__What is required__: Go through the entries below line by line and count those containing "dalam"; the answer is that count alone.

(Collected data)
BEGIN
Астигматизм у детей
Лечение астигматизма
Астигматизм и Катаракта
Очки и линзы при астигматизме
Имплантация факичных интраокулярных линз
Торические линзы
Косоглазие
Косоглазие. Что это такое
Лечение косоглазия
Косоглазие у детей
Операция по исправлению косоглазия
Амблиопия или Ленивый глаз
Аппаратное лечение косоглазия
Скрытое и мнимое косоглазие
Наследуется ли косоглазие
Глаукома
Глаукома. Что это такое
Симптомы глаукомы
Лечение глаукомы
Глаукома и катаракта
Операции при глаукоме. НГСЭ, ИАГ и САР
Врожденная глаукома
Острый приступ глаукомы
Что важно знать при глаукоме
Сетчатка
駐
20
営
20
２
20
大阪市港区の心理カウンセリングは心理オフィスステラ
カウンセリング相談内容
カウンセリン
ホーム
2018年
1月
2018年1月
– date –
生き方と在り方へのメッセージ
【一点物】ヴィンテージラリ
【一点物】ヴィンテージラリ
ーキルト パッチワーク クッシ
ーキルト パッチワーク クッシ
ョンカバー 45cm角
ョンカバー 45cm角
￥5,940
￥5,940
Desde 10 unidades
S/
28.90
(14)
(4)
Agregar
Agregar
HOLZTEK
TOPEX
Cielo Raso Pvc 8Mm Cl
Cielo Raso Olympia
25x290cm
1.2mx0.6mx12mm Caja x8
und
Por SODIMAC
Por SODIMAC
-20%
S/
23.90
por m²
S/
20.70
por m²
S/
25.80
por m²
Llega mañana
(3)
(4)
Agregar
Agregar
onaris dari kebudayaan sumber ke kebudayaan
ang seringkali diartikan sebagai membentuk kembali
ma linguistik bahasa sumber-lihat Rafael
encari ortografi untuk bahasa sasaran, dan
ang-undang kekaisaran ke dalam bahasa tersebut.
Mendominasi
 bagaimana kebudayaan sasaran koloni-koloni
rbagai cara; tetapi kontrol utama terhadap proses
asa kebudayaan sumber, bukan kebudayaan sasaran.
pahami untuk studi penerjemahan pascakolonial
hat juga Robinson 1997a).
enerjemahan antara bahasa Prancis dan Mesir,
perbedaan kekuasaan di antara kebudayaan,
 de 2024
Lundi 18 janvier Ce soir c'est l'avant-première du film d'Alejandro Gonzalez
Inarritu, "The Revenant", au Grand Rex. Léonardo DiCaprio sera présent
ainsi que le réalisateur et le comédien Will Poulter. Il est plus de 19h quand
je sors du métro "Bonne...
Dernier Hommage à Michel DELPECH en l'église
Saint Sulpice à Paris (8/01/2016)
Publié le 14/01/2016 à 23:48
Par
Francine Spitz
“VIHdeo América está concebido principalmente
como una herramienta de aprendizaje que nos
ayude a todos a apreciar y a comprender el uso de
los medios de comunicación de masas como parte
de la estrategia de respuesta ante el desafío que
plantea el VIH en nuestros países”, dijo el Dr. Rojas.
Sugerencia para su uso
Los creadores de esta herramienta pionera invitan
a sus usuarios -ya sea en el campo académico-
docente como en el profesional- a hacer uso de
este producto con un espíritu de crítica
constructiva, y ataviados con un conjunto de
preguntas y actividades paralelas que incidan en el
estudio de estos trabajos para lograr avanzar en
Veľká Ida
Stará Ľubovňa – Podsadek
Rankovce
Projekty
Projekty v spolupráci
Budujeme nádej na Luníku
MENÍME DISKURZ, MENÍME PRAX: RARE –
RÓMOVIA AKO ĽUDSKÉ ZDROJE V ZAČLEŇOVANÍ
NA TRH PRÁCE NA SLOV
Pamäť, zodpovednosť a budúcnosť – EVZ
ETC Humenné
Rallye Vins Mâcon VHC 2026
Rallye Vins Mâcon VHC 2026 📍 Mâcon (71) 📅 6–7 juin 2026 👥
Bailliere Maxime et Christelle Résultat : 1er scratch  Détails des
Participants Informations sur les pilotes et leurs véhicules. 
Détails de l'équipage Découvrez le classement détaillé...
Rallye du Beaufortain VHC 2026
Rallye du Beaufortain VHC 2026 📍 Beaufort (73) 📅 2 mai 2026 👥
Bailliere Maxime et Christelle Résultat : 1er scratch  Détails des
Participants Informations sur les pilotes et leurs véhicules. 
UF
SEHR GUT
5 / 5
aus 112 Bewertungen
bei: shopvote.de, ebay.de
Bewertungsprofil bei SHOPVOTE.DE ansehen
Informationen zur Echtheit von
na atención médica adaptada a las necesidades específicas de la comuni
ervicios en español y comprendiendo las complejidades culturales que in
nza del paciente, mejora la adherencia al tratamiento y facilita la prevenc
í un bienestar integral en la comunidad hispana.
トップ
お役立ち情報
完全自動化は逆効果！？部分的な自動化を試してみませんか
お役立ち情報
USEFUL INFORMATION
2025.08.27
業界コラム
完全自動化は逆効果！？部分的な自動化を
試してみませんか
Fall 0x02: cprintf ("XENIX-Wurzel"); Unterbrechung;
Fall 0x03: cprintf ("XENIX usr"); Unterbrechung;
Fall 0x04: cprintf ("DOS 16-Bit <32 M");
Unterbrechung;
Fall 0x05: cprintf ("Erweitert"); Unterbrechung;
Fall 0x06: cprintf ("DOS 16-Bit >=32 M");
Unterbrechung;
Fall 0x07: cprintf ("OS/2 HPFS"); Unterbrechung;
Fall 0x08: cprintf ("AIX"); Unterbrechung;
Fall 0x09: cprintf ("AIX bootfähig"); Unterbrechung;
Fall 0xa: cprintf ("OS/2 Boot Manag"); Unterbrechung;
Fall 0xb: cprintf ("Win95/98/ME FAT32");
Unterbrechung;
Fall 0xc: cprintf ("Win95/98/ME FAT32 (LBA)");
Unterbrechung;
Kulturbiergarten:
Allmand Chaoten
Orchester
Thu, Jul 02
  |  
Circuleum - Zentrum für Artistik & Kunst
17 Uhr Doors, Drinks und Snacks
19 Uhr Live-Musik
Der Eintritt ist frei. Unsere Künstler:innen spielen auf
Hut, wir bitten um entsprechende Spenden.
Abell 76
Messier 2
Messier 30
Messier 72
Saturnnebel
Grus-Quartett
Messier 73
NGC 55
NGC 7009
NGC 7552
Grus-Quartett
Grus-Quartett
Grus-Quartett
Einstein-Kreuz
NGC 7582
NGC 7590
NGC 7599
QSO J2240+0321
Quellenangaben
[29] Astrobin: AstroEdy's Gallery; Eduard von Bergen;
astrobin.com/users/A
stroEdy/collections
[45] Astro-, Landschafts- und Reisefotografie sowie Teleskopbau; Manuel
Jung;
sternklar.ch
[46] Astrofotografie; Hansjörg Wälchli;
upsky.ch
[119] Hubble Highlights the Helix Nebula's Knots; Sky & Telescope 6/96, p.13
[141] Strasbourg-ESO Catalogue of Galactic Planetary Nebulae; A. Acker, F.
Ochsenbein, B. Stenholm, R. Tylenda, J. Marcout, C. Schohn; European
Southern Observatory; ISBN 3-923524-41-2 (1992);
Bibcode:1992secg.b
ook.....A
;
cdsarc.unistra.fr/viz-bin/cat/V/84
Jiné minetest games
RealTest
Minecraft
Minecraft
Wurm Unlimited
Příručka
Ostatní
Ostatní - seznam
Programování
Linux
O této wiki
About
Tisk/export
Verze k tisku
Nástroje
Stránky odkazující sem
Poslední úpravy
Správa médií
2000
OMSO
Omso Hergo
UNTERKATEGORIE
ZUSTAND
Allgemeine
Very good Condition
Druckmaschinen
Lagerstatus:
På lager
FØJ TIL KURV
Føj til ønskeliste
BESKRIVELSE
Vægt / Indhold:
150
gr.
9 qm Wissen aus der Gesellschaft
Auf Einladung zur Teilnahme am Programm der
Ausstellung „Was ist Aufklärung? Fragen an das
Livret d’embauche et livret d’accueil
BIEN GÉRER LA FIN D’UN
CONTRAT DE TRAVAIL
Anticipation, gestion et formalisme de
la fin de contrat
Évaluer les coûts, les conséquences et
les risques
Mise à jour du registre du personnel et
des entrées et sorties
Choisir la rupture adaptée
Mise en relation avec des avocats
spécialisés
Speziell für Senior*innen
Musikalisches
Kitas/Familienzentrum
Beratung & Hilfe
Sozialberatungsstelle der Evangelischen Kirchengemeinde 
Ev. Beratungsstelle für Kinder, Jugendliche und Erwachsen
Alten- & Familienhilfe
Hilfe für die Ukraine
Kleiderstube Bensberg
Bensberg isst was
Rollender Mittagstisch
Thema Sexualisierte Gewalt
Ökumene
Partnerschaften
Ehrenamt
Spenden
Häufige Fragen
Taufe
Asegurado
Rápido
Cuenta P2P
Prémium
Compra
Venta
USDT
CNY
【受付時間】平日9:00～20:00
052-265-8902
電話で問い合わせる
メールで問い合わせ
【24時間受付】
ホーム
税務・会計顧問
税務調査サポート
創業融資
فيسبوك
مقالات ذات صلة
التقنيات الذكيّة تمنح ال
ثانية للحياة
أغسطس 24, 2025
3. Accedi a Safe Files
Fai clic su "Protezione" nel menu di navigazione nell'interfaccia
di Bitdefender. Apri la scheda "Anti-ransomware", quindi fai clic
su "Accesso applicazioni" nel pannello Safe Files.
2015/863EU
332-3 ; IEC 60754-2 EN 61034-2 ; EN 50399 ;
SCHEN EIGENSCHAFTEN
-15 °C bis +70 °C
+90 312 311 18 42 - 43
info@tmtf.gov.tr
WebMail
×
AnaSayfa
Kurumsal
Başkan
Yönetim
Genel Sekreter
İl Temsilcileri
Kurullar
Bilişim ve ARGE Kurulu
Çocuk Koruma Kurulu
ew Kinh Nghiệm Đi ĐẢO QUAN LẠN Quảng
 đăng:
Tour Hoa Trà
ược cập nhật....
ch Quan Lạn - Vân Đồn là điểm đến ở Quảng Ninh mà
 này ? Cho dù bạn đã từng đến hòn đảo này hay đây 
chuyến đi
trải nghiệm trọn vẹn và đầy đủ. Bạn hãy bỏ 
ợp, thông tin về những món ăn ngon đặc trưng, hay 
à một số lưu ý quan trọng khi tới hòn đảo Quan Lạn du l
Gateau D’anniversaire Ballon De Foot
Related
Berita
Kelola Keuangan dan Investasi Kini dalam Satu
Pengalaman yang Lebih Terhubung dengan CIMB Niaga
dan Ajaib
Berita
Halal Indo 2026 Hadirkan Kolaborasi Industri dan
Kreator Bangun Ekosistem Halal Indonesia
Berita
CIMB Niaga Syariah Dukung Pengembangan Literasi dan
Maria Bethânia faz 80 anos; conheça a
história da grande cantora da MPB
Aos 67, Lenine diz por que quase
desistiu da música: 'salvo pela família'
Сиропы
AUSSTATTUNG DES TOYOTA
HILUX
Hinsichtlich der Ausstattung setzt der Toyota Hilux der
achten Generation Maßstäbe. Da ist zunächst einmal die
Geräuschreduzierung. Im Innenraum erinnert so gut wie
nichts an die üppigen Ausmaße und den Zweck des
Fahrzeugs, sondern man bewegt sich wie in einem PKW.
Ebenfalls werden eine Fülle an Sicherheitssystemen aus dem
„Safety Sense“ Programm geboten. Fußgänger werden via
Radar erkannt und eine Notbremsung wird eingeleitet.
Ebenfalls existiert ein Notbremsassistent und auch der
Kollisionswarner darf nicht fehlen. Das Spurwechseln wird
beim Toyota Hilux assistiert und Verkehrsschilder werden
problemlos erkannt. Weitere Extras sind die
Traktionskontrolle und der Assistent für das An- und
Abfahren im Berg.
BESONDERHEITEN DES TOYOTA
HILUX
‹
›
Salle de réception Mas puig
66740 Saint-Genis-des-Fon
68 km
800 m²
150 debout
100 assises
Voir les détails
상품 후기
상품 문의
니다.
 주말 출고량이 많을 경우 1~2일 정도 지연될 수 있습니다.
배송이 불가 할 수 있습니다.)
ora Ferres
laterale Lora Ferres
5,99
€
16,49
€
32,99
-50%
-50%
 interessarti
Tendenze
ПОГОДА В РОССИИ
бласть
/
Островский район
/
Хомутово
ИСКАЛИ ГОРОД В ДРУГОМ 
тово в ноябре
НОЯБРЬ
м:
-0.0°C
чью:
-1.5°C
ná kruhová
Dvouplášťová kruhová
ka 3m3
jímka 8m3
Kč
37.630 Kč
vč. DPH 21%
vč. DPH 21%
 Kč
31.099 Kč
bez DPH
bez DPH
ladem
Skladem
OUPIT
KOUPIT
END
__Exercise result__: 2